It seems you want to achieve something similar to RDBMS

SELECT community_name, COUNT(*)
FROM table
GROUP BY community_name
HAVING COUNT(*) > 1

I don’t know if I understand it correctly. If this is the case, the corresponding approach should be to use the aggregation framework.

db.coll.aggregate([
    {$group: {_id: "$community_name", count: {$sum: 1}}}, //统计community_name重复出现的次数
    {$match: {count: {$gt: 1}}} //从中找出重复多于1次的记录
]);

This query can get results faster with the following indexes:

db.coll.createIndex({community_name: 1});

But even so, this query will traverse all records, and the speed will not be too fast.
In fact, it is wasteful to count all the records every time. It is best to cache the results after getting the results. How to cache depends on how you want to use the collected data.
A better way is to make a judgment before inserting.
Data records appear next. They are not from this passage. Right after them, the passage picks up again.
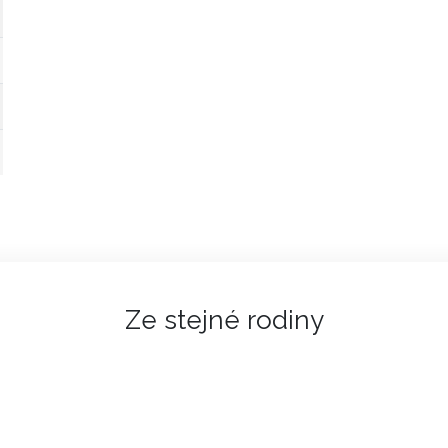
Ze stejné rodiny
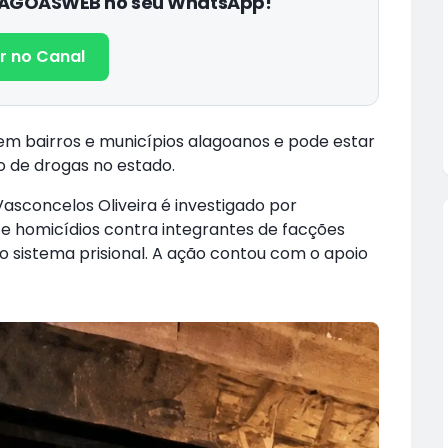
ALAGOASWEB no seu WhatsApp!
r no Canal
em bairros e municípios alagoanos e pode estar
o de drogas no estado.
asconcelos Oliveira é investigado por
 e homicídios contra integrantes de facções
 ao sistema prisional. A ação contou com o apoio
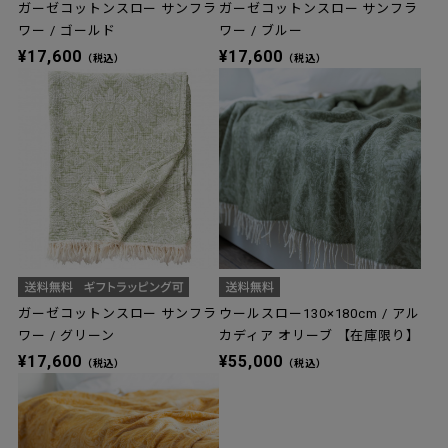
ガーゼコットンスロー サンフラ
ガーゼコットンスロー サンフラ
ワー / ゴールド
ワー / ブルー
¥17,600
¥17,600
（税込）
（税込）
ガーゼコットンスロー サンフラ
ウールスロー130×180cm / アル
ワー / グリーン
カディア オリーブ 【在庫限り】
¥17,600
¥55,000
（税込）
（税込）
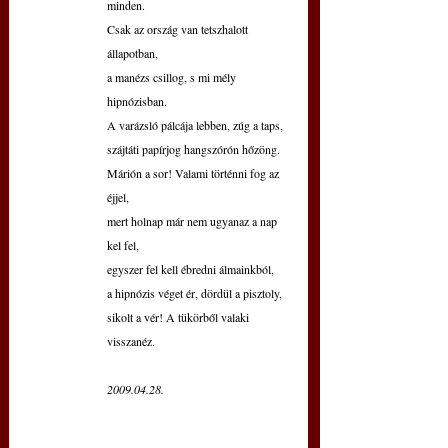
minden.
Csak az ország van tetszhalott 
állapotban,
a manézs csillog, s mi mély 
hipnózisban.
A varázsló pálcája lebben, zúg a taps,
szájtáti papírjog hangszórón hőzöng.
Márión a sor! Valami történni fog az 
éjjel,
mert holnap már nem ugyanaz a nap 
kel fel,
egyszer fel kell ébredni álmainkból,
a hipnózis véget ér, dördül a pisztoly,
sikolt a vér! A tükörből valaki 
visszanéz.
2009.04.28.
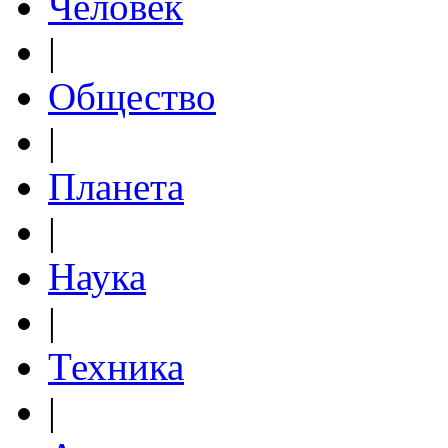
Человек
|
Общество
|
Планета
|
Наука
|
Техника
|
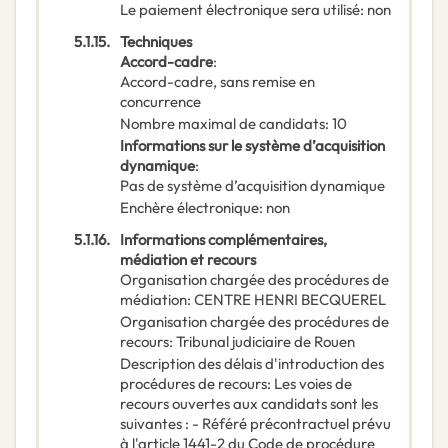
Le paiement électronique sera utilisé
:
non
5.1.15.
Techniques
Accord-cadre
:
Accord-cadre, sans remise en
concurrence
Nombre maximal de candidats
:
10
Informations sur le système d’acquisition
dynamique
:
Pas de système d’acquisition dynamique
Enchère électronique
:
non
5.1.16.
Informations complémentaires,
médiation et recours
Organisation chargée des procédures de
médiation
:
CENTRE HENRI BECQUEREL
Organisation chargée des procédures de
recours
:
Tribunal judiciaire de Rouen
Description des délais d'introduction des
procédures de recours
:
Les voies de
recours ouvertes aux candidats sont les
suivantes : - Référé précontractuel prévu
à l'article 1441-2 du Code de procédure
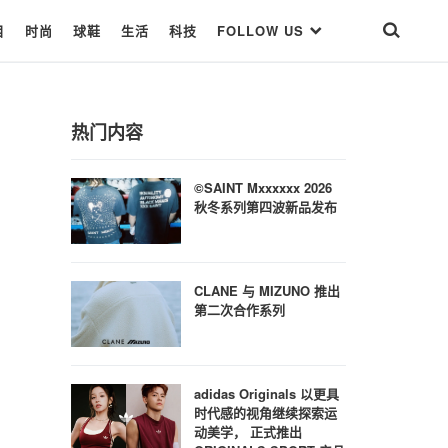
目
时尚
球鞋
生活
科技
FOLLOW US
热门内容
©SAINT Mxxxxxx 2026
秋冬系列第四波新品发布
CLANE 与 MIZUNO 推出
第二次合作系列
adidas Originals 以更具
时代感的视角继续探索运
动美学， 正式推出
If the same community_name already exists, record it, such as

db.community_name_stat.update({
    community_name: 'xxx'
}, {
    '$set': {
        count: {'$inc': 1}
    },
    '$setOnInsert': {
        community_name: 'xxx',
        count: 1
    }
}, {
    upsert: true
});

In this way, you can directly get a community_name_stat collection to get how many times each community_name_stat集合得到每个community_name appears. Of course, the final approach depends on your needs. MongoDB is a very flexible thing, which is one of the important features that distinguishes it from relational databases. Understanding its various functions and customizing a most cost-effective solution for your needs is one of the biggest challenges in using MongoDB.

If you understand it correctly, you can use upsert directly: if the system already has a record with the same conditions, only update it, otherwise create a new record.

db.collection.update(query, update, {upsert: True, multi: <boolean>})

And you can also modify multiple records, if multi is set to true.